「ことば」のちから

 逗子に戻ってもうすこしで三年半なる。
 長いようで短い三年半だったような気がする。やがて四回目の冬が訪れようとしている。もちろんずっと独りだ。
 逗子に戻って来たときも独りだったし、そのあと離婚をしているので文字通りの「独り」だ。

 最初は淋しくて仕方なかったことを思い出す。
 それまでは望もうと望むまいと誰かが家にいた。でもいまはどんなに望んでも誰もいない。独りっきりだ。そのことがずいぶん堪えた時期があった。
 しかし慣れとはやはり恐ろしいものだ。
 人が現状を認めるやその現状を維持しようとする。それでもそうすることでしか乗り越えられなかったのかもしれない。
 面白いものでそれまでそんなに気にしたことがなかったのだが、この三年半で独り言が増えた。
 以前もなにかを呟いていたことはあっただろう。でも、こっそりと心の内でだった。それが声を出して呟くようになった。
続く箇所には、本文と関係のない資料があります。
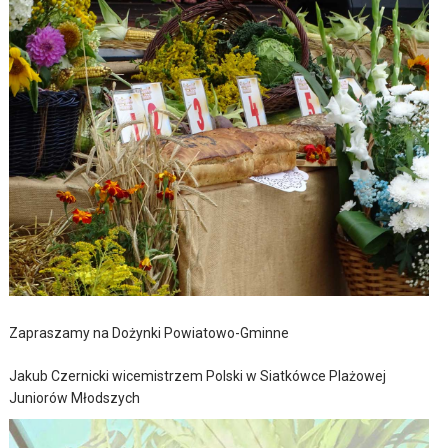
Zapraszamy na Dożynki Powiatowo-Gminne
Jakub Czernicki wicemistrzem Polski w Siatkówce Plażowej
Juniorów Młodszych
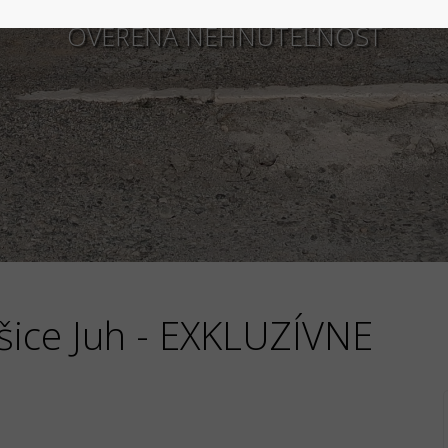
OVERENÁ NEHNUTEĽNOSŤ
šice Juh - EXKLUZÍVNE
 家にいるときはいいが、仕事をしている場所や通りを歩いているとき、買い物をしていたり食事しているときなど、声に出していることに気づき、思わずハッとすることすらある。
 たぶん誰か話をする相手ができない限り、これは治らないような気がしている。

 はじめの頃はなにかに対してよく文句をいっていた。心のモヤモヤが多かったのかもしれない。なにかにつけて文句の言葉が湧いてきて、それが口をついて零れだしていたようだ。
 それがすこしずつ変わっていったのはいつの頃からだろう ?
 いろいろなことを、主に「こころ」についてだが学びだしてからのような気がする。なにかについて文句をいうことが減ったようだ。自分自身のポジションというか、あり方といえばいいんだろうか、それが変わってきたからに違いない。

 具体的いえば、自分自身のすべてをきちんと受けとめて認めることができるようになってからだ。
 文句が減っていき、そのかわりに感想のような言葉が増えていった。声を出して笑うこともそういえば増えた。映画やドラマを観て思わず大きな声で笑うようになった。
 淋しさに押しつぶされそうだった頃は笑い声が部屋の中で虚しく響いて素直に笑えなかった。けれどいまは違う。

 そう、いまはむしろ意識して呟くようにしている。
 そのときの感情を素直に「ことば」にするようにしている。気持ちがよければ「気持ちいい」、美味しいものを食べたりしたときは「美味しい」だし、楽しいときには「楽しい」と、そのときに感じたことを、口に出して確認しているようにしている。
 自分の心の声が引き出せてきているような、そんな気がしているのだ。
 もっともっと自分の「こころ」の声をきちんと聴きたい。
 いまぼくは真剣にそう思っている。そのためにぼくは呟いている。

 なぜだろう、どこかで「ことば」の力を信じているのかもしれない。
 決して言霊とかそういった類の話ではなく、「ことば」が持つ力をだ。
 昨日、川沿いを海まで歩いた。真っ青な空がどこまでも広がりぼくは見上げた瞬間に思わず「綺麗だ」と呟いた。
 もちろん海に着き海岸から聳え立つ富士山が見えたときも。